Free will (was: Re: Nucleus Accumbens Transplant)

Damien Broderick (damien@ariel.ucs.unimelb.edu.au)
Thu, 03 Dec 1998 11:48:56 +0000

At 01:51 PM 12/2/98 +0100, Anders wrote:

> As I see it free will is a macroscopic property
>of an agent being able to behave in a way that is hard to predict in
>general without simulating the whole agent
>So in my perspective, indeterminism isn't
>necessary for free will. But this can be debated for hours

I must be mad, getting into this. But here's my 2 cents:

If the mind is the brain/body in action, radical indeterminism of the quantal kind *can't possibly* be the source of `free will'. We absolutely do not regard random acts as `free' - in fact, they are as unfree as any acts done under rigid coercion.
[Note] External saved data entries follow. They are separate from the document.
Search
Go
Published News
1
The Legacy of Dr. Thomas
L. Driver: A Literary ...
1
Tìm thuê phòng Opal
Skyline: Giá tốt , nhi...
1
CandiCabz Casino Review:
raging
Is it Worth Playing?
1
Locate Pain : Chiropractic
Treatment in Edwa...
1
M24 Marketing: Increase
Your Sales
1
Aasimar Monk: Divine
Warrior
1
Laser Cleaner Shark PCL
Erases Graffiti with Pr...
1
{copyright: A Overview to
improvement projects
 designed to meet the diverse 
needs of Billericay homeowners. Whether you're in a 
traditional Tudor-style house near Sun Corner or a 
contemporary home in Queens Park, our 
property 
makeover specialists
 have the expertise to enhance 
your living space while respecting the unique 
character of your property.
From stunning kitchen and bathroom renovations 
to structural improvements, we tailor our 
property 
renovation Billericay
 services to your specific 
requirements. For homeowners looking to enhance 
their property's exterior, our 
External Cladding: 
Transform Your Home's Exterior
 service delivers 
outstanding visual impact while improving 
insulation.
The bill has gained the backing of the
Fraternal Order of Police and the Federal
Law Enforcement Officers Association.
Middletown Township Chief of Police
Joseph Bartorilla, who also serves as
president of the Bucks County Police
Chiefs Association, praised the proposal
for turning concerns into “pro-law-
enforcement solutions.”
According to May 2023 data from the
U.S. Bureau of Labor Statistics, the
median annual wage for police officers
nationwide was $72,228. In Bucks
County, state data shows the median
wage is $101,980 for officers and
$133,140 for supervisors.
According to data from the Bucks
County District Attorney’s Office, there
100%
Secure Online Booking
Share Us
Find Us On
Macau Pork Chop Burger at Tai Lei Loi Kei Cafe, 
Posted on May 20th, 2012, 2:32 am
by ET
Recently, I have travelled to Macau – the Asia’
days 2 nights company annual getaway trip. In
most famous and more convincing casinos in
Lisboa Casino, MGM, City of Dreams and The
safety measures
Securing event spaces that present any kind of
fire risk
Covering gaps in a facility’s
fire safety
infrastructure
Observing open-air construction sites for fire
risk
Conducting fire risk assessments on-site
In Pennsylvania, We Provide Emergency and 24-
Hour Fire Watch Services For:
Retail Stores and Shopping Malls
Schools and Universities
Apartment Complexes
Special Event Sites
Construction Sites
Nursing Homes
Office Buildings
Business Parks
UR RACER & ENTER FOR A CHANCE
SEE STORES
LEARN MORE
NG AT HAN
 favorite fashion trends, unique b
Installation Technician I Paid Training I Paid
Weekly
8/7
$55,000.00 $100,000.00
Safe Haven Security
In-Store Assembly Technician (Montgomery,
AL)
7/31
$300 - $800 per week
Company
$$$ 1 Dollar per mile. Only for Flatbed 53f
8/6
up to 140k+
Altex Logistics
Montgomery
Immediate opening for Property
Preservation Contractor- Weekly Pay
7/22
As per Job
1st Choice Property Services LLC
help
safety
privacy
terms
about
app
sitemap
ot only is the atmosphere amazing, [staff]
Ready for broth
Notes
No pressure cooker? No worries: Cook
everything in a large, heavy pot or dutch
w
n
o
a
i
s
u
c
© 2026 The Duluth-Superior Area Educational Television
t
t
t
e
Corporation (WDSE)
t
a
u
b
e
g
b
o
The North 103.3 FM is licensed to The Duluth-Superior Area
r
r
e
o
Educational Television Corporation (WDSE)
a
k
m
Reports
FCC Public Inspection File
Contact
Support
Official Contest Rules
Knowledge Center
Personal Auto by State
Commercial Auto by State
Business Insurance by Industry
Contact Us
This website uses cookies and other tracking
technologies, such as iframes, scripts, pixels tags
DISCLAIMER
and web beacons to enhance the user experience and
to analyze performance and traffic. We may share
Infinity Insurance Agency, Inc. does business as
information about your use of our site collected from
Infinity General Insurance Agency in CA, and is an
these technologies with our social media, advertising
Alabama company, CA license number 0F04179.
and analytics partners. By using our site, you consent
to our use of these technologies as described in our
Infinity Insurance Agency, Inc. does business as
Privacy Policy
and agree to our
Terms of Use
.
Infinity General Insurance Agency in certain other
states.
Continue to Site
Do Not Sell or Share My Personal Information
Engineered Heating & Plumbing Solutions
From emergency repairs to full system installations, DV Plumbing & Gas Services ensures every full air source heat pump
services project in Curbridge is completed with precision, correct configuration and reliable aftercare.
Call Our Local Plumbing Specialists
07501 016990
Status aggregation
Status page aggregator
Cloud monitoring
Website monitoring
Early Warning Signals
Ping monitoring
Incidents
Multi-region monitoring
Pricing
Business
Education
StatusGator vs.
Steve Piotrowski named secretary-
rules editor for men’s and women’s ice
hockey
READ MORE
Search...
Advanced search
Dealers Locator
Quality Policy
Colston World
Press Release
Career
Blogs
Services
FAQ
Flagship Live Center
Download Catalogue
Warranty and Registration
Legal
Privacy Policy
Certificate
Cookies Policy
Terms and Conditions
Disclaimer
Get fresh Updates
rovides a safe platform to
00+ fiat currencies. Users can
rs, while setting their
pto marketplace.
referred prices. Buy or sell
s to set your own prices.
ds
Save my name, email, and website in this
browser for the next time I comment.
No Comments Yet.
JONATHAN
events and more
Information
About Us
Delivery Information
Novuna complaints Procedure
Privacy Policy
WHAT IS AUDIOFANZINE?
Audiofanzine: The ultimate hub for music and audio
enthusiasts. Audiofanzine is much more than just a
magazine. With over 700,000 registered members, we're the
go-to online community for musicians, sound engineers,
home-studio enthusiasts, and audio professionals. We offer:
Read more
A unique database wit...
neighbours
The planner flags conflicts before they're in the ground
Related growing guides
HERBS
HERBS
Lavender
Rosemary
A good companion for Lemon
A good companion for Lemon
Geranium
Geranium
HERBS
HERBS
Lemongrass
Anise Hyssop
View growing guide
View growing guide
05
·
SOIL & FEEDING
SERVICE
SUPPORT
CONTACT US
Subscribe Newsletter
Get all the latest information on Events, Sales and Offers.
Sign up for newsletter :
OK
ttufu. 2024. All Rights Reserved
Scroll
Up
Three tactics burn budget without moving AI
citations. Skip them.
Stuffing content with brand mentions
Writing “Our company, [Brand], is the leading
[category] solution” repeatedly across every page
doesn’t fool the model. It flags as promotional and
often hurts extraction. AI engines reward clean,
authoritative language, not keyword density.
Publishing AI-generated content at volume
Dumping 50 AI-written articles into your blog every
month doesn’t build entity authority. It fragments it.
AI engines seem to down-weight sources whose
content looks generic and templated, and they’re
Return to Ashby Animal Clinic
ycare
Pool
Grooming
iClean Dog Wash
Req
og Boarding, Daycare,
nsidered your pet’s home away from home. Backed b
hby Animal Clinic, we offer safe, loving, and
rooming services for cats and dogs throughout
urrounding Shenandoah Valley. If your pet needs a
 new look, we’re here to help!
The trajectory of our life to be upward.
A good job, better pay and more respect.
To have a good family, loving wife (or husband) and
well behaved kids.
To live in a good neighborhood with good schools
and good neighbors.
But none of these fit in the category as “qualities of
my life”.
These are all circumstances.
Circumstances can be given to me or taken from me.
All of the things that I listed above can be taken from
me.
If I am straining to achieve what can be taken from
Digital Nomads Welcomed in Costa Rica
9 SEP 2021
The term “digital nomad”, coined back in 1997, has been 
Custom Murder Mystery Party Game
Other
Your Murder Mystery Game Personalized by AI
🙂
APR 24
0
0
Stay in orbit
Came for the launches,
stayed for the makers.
The loop-hole in this argument, as I (dimly) understand it, is the sort of story told by non-monists such as Popper and Eccles. If it makes sense to suppose that minds have (or are) a non-physical or `spiritual' component - whatever that might mean - supervenient upon the hardware of the brain, then perhaps quantal uncertainties can provide the entrance point to a neural cascade causing the brain to enter specific states. Of course, this just pushes back the issue of `freedom of the will' into a mysterious impalpable black box, and one for which we have no independent evidence. (But if there is anything to the claims of lab evidence for psi, which I still find provocative [cf. PEAR, Dean Radin, etc], maybe we will be obliged to take into account some such mysterioso realm of being and perhaps consciousness.)